Logo, a ideia não é traduzir as psicoses mal escondidas no armário, nem acatar as boas maneiras, mas aceitar que a “goma espessa” nos caia no colo e, com ela, moldar novas formas. É para isso que serve o desenho narrativo, não para determinar formas cristalizadas. Com ou sem açúcar, que é coisa que na obra de Tosel (e seus pares), nem sombra.

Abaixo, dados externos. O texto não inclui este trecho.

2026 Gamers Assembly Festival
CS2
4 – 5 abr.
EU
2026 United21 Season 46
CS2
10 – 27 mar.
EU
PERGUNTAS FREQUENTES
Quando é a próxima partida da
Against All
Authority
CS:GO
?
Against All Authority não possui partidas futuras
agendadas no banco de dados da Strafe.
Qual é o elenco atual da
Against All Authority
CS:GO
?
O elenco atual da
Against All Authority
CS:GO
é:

Uma nota final sobre a questão dos heterónimos: Esta é uma dimensão do trabalho de T.M. que deve ser levada a sério. Posso estar enganado, mas a esmagadora maioria das vezes em que surgem notícias sobre os seus livros, sempre sob um heterónimo, o articulista ou jornalista faz questão de imediatamente revelar o nome do autor. Essa informação, o “verdadeiro nome”, não se encontra em nenhum momento dos livros, é sempre uma informação extra-textual. Qual a razão por esse desvendamento? Em primeiro lugar, é uma questão de exposição de poder e de vaidade. O articulista tem uma informação que o leitor (médio, vulgar, desprevenido) não tem. O revelá-la dá-lhe um poder, o de “especialista”, de “profissional”, de “pertencente à elite”. O trabalho do crítico é bem diverso: é o de interrogar a obra. As vicissitudes e circunstâncias da vida real de um homem, que é por força da sua natureza autor de uma obra heteronómica, não faz parte desse discurso, é palha pessoal, matéria de intimidade, a qual está fora das questões críticas.

Nota final: agradecimentos ao autor, pela oferta do livro.